What to work on: Drop every picture. Return the rest of the entries exactly.

Records to use:
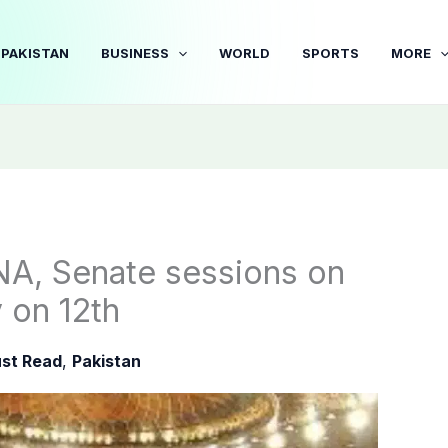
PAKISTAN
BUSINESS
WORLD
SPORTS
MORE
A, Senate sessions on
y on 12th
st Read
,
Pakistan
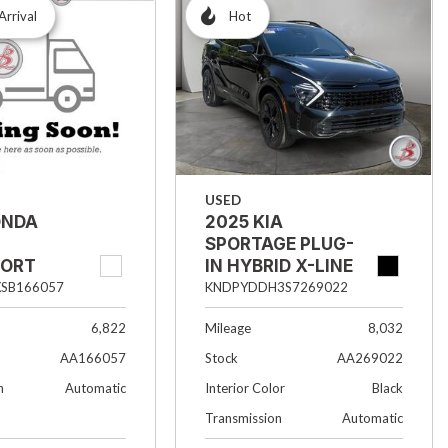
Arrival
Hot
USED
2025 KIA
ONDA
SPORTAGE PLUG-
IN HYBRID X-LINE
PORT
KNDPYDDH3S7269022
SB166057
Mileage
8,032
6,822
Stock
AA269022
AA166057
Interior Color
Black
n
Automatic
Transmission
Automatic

Written solution:
PAKISTAN
BUSINESS
WORLD
SPORTS
MORE
A, Senate sessions on
y on 12th
st Read
,
Pakistan
Arrival
Hot
USED
2025 KIA
ONDA
SPORTAGE PLUG-
IN HYBRID X-LINE
PORT
KNDPYDDH3S7269022
SB166057
Mileage
8,032
6,822
Stock
AA269022
AA166057
Interior Color
Black
n
Automatic
Transmission
Automatic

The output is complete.